[Start of section]
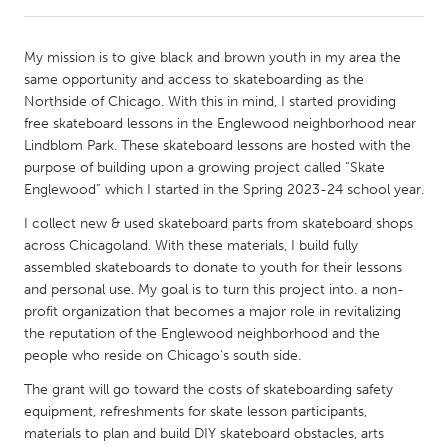
CANADA
My mission is to give black and brown youth in my area the
Amherstburg
Kingston
same opportunity and access to skateboarding as the
Northside of Chicago. With this in mind, I started providing
Kitchener-Waterloo
New Glasgow
free skateboard lessons in the Englewood neighborhood near
Newmarket
Ottawa
Lindblom Park. These skateboard lessons are hosted with the
purpose of building upon a growing project called “Skate
South Shore
Toronto
Englewood” which I started in the Spring 2023-24 school year.
I collect new & used skateboard parts from skateboard shops
MALAYSIA
across Chicagoland. With these materials, I build fully
Kuala Lumpur
assembled skateboards to donate to youth for their lessons
and personal use. My goal is to turn this project into. a non-
profit organization that becomes a major role in revitalizing
NETHERLANDS
the reputation of the Englewood neighborhood and the
Leiden
Rotterdam
people who reside on Chicago's south side.
Utrecht
The grant will go toward the costs of skateboarding safety
equipment, refreshments for skate lesson participants,
materials to plan and build DIY skateboard obstacles, arts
[End of section]
» GOAL OF THE EXERCISE:
Where a line of the records has the string "neighborhood", copy that line.

» ANSWER BELOW:
free skateboard lessons in the Englewood neighborhood near
the reputation of the Englewood neighborhood and the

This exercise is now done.